Actually, I'm doing a home course to brush-up on my assembly chops. I remember now why I didn't like it the first time around in college.
Some assembly languages are harder than others. The best one I've ever used is PDP-11 -- very clean, very orthogonal, simple instruction coding that allows you to read an octal dump and immediately recognize and decode common instructions. C was originally designed to produce excellent PDP-11 code, and you see the PDP-11's influence on C, in particular stacks growing towards low memory (most C compilers evaluate their arguments in right-to-left order) and the auto-increment and auto-decrement expressions. A C statement like "*s++ = *t++;" translates into one single-word PDP-11 instruction.
ARM started out as a RISC machine (Acorn RISC Machine) and after a few versions became Advanced RISC Machine and later just ARM. ARMv7 is quite hard to understand: each version added new instructions by sticking them into gaps in the previous versions' instruction codings. If you like complex railroad time schedules with myriad footnotes, take a look at the quick reference cards at arm.com. Then for even more fun, download the entire ARMv7-AR Architecture Reference Manual (the "ARM ARM") and try to figure out how many instruction formats there are. This doesn't impact performance, since the chip-level hardware doesn't care if instruction fields are scattered all over the place, but not a good first ASM IMO.
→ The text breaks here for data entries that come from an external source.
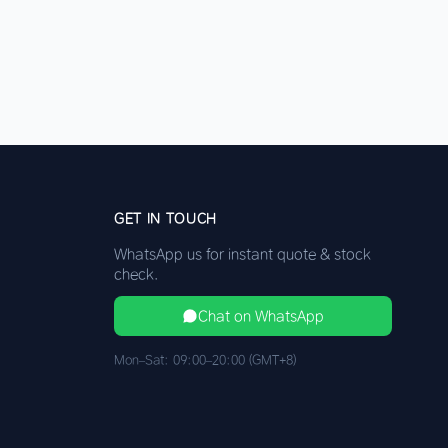
GET IN TOUCH
WhatsApp us for instant quote & stock
check.
Chat on WhatsApp
Mon–Sat: 09:00–20:00 (GMT+8)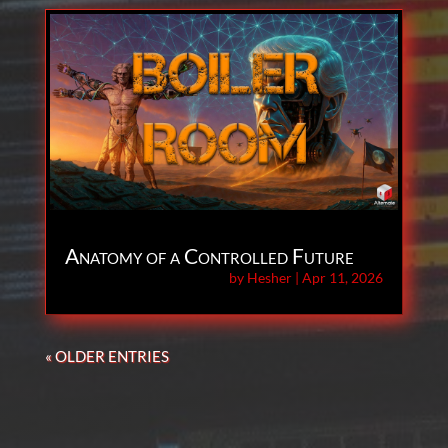
Anatomy of a Controlled Future
by
Hesher
|
Apr 11, 2026
« OLDER ENTRIES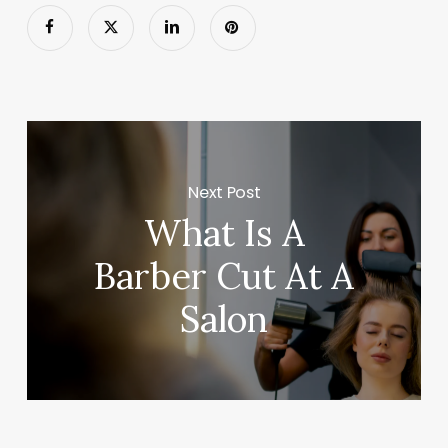
Next Post
What Is A
Barber Cut At A
Salon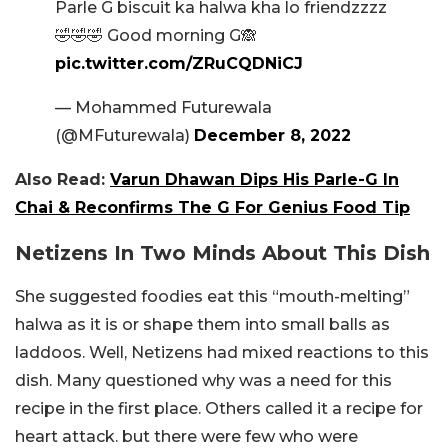
Parle G biscuit ka halwa kha lo friendzzzz
🤣🤣🤣 Good morning G🙈
pic.twitter.com/ZRuCQDNiCJ
— Mohammed Futurewala
(@MFuturewala)
December 8, 2022
Also Read:
Varun Dhawan Dips His Parle-G In
Chai & Reconfirms The G For Genius Food Tip
Netizens In Two Minds About This Dish
She suggested foodies eat this “mouth-melting”
halwa as it is or shape them into small balls as
laddoos. Well, Netizens had mixed reactions to this
dish. Many questioned why was a need for this
recipe in the first place. Others called it a recipe for
heart attack. but there were few who were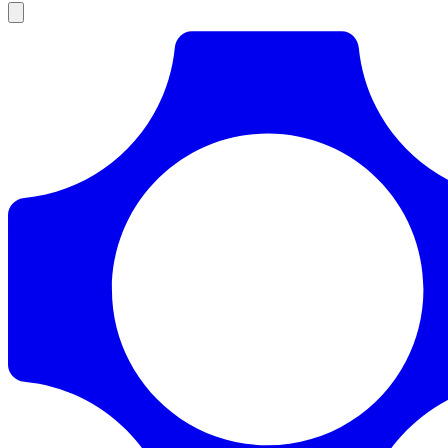
Products
Documentation
Pricing
Enterprise
Resources
Products
Documentation
Pricing
Enterprise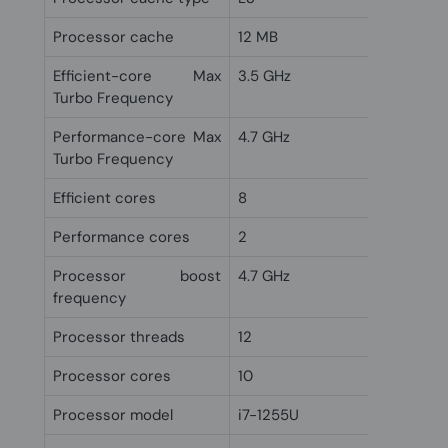
Processor cache
12 MB
Efficient-core Max
3.5 GHz
Turbo Frequency
Performance-core Max
4.7 GHz
Turbo Frequency
Efficient cores
8
Performance cores
2
Processor boost
4.7 GHz
frequency
Processor threads
12
Processor cores
10
Processor model
i7-1255U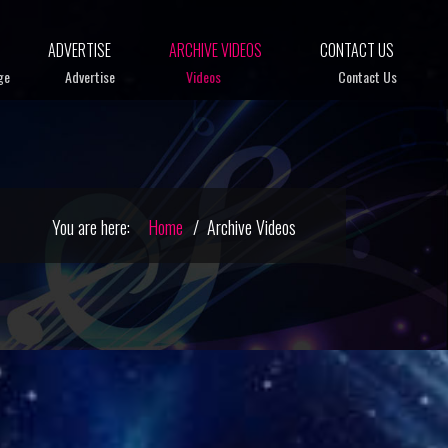
ADVERTISE
ARCHIVE VIDEOS
CONTACT US
ge
Advertise
Videos
Contact Us
You are here:
Home
Archive Videos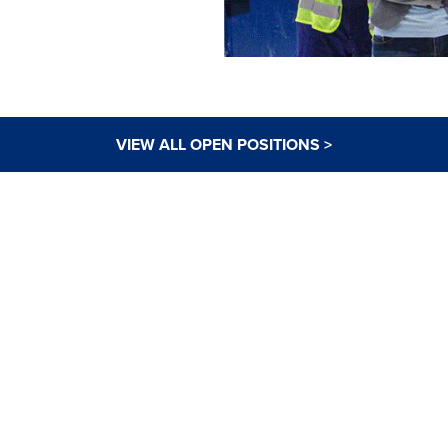
VIEW ALL OPEN POSITIONS >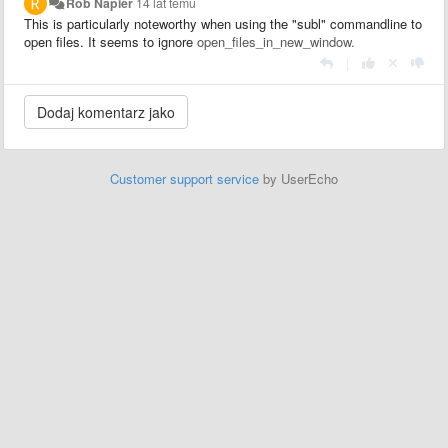
Rob Napier
14 lat temu
This is particularly noteworthy when using the "subl" commandline to
open files. It seems to ignore
open_files_in_new_window.
|
Customer support service
by UserEcho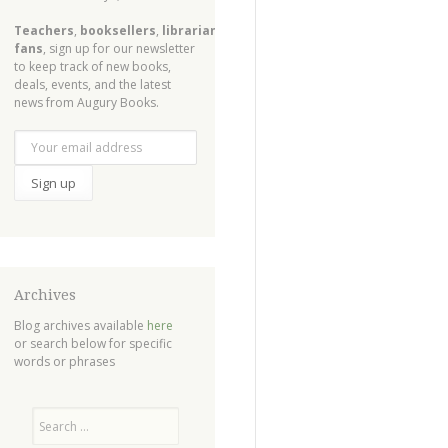
Teachers
,
booksellers
,
librarians
,
fans
, sign up for our newsletter
to keep track of new books,
deals, events, and the latest
news from Augury Books.
Archives
Blog archives available
here
or search below for specific
words or phrases
Search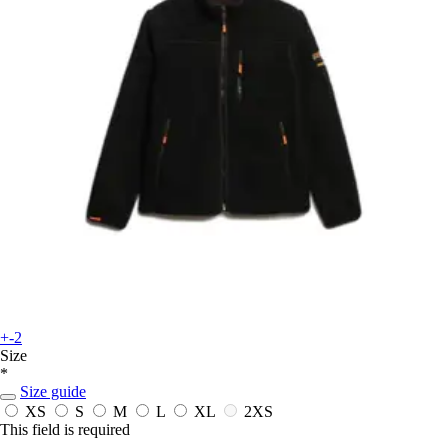
+-2
Size
*
Size guide
XS
S
M
L
XL
2XS
This field is required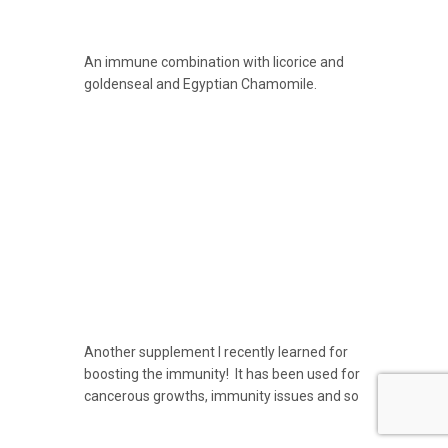
An immune combination with licorice and
goldenseal and Egyptian Chamomile.
Another supplement I recently learned for
boosting the immunity! It has been used for
cancerous growths, immunity issues and so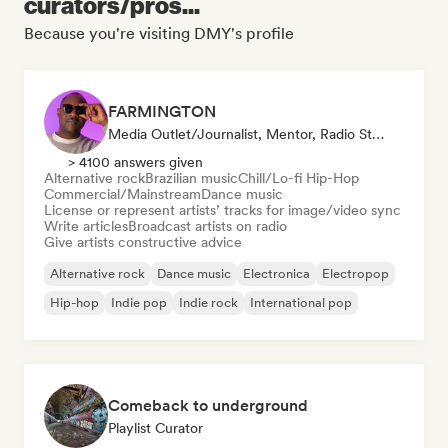
curators/pros...
Because you're visiting DMY's profile
FARMINGTON
Media Outlet/Journalist, Mentor, Radio Station, Sync Supervisor
> 4100 answers given
Alternative rock
Brazilian music
Chill/Lo-fi Hip-Hop
Commercial/Mainstream
Dance music
License or represent artists’ tracks for image/video sync
Write articles
Broadcast artists on radio
Give artists constructive advice
Alternative rock
Dance music
Electronica
Electropop
Hip-hop
Indie pop
Indie rock
International pop
Comeback to underground
Playlist Curator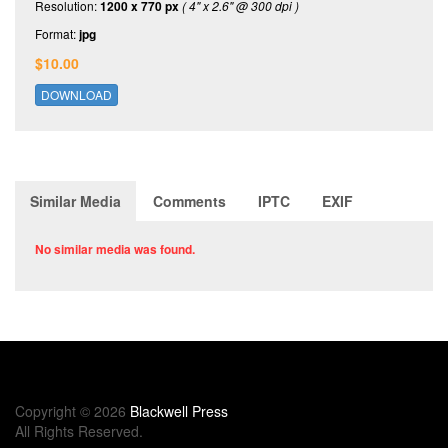
Resolution:
1200 x 770 px
( 4" x 2.6" @ 300 dpi )
Format:
jpg
$10.00
DOWNLOAD
Similar Media
Comments
IPTC
EXIF
No similar media was found.
Copyright © 2026
Blackwell Press
All Rights Reserved.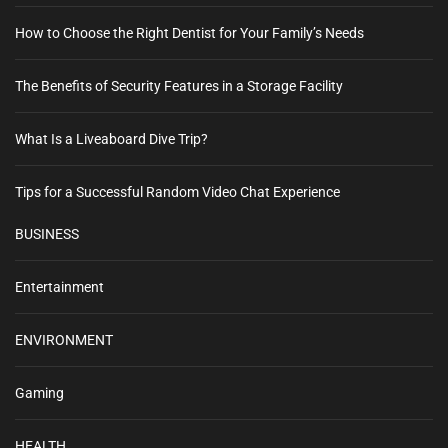
How to Choose the Right Dentist for Your Family’s Needs
The Benefits of Security Features in a Storage Facility
What Is a Liveaboard Dive Trip?
Tips for a Successful Random Video Chat Experience
BUSINESS
Entertainment
ENVIRONMENT
Gaming
HEALTH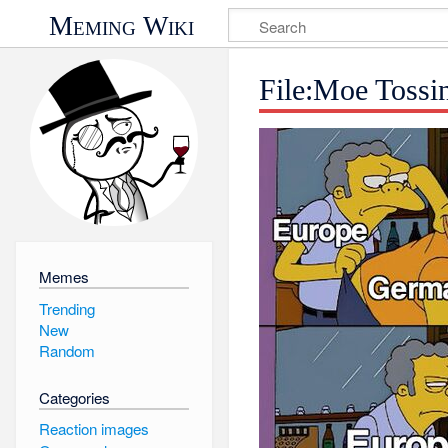
Meming Wiki
File:Moe Tossi
Memes
Trending
New
Random
Categories
Reaction images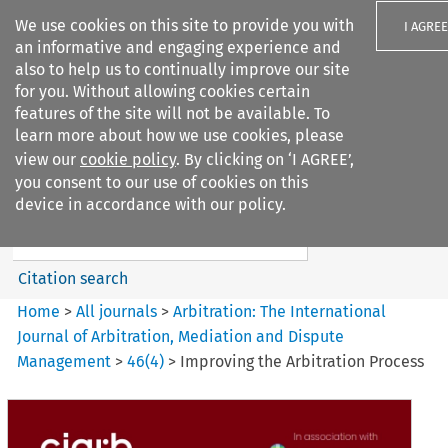
We use cookies on this site to provide you with
I AGREE
an informative and engaging experience and
also to help us to continually improve our site
for you. Without allowing cookies certain
features of the site will not be available. To
learn more about how we use cookies, please
Search filters
view our
cookie policy
. By clicking on ‘I AGREE’,
Search content but
you consent to our use of cookies on this
Arbitration: The International
device in accordance with our policy.
Journal o...
Citation search
Home
>
All journals
>
Arbitration: The International
Journal of Arbitration, Mediation and Dispute
Management
>
46
(
4
)
>
Improving the Arbitration Process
x86 isn't much better. Again, not a good first ASM. And I've heard that PIC is pretty nasty.
PowerPC is quite regular and I recommend it. I've looked a little at the MSP430 and so far it looks like a PDP-11 combined with some RISC philosophy, so I'd definitely consider it. AVR isn't bad.
Since most people program in C, the complexities of the underlying ASM don't matter to most programmers. But those of us who write compilers and (dis)assemblers do see it and cringe and/or gag, depending on the ASM. Go write an assembler and/or disassembler for ARMv7-A, with both ARM and Thumb-2 codings. It's loads of fun! It's nothing like an 8080 assembler, believe me.
I think EEs should learn an assembler language that runs on processors they are most likely to encounter when they get out into the work force, not for processors that are simple enough to be hand-assembled. Nobody ever does that these days. And I doubt many EEs are ever going to need to write an assembler or compiler.
I have about 20 languages listed on my resume (as a CS guy), including assembler for several different processor families, but if I was a new EE grad right now, having C and ARM+Thumb assembler would open the most doors.
I think EEs should learn an assembler language that runs on processors they are most likely to encounter when they get out into the work force, not for processors that are simple enough to be hand-assembled. Nobody ever does that these days. And I doubt many EEs are ever going to need to write an assembler or compiler.
I have about 20 languages listed on my resume (as a CS guy), including assembler for several different processor families, but if I was a new EE grad right now, having C and ARM+Thumb assembler would open the most doors.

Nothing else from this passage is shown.